Worker-Driver Execution
kiok runs a DAG with a worker-driver model: the leader Master is the logical coordinator, and one Worker becomes the driver of each run — it both walks the graph and executes the tasks.
How a run executes
sequenceDiagram
participant S as Master (leader)
participant W as Worker (driver)
S->>S: scheduler/trigger creates a run (PENDING)
S->>W: assign whole run to a worker
loop until graph complete
W->>W: compute ready tasks (deps satisfied)
W->>W: execute task bodies (shell/python/http)
W->>S: report task state + stream logs
end
W->>S: report run terminal (SUCCESS/FAILED)
- The scheduler or a manual trigger creates a run in state
PENDING. - The leader's task coordinator assigns the entire run to one Worker — its driver.
- The driver walks the DAG: it computes which tasks are ready (every upstream dependency succeeded), dispatches them into its local task slots, and runs the task bodies.
- As tasks finish, the driver reports task state back to the leader and streams stdout/stderr.
- When every task reaches a terminal state, the driver reports the run terminal.
Assigning the whole run to one driver — rather than scheduling each task centrally — keeps graph-walking decisions local and cheap, and keeps the leader off the per-task hot path.
Task slots
Each Worker advertises a fixed number of task slots (kiok.worker.task.slots, default 8) — the number of task bodies it will run concurrently. A driver dispatches ready tasks into its slots; when the graph has more ready tasks than free slots, the rest queue.

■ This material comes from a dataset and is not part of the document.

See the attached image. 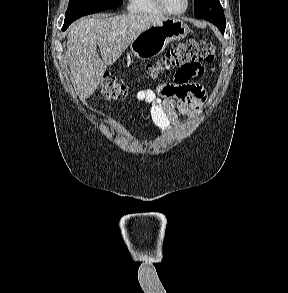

Add Workers to raise total execution capacity. The leader spreads runs across Workers, so more Workers means more runs driven in parallel.
Driver failover
A driver Worker can die mid-run — crash, host failure, network partition. The leader's task coordinator tracks Worker health (kiok.worker.health.*); when a driver is declared dead:
- The coordinator detects the run has lost its driver.
- The run is reassigned to a healthy Worker.
- The new driver resumes the graph from the run's last reported state — completed tasks are not re-run.
Failover needs no operator action. A run survives any single Worker loss as long as one healthy Worker remains.
Timeouts
Each task has an execution timeout — timeoutMs on the task, the DAG default, or the cluster default (kiok.scheduler.default.task.timeout.ms, 30 min). A task that exceeds it is killed and marked FAILED, and the run fails fast rather than hanging.
Failure semantics
If a task fails, its downstream tasks (which require it) cannot become ready, so they are skipped and the run ends FAILED. Tasks on independent branches still run to completion. The run's job list and graph view show exactly which task failed and why.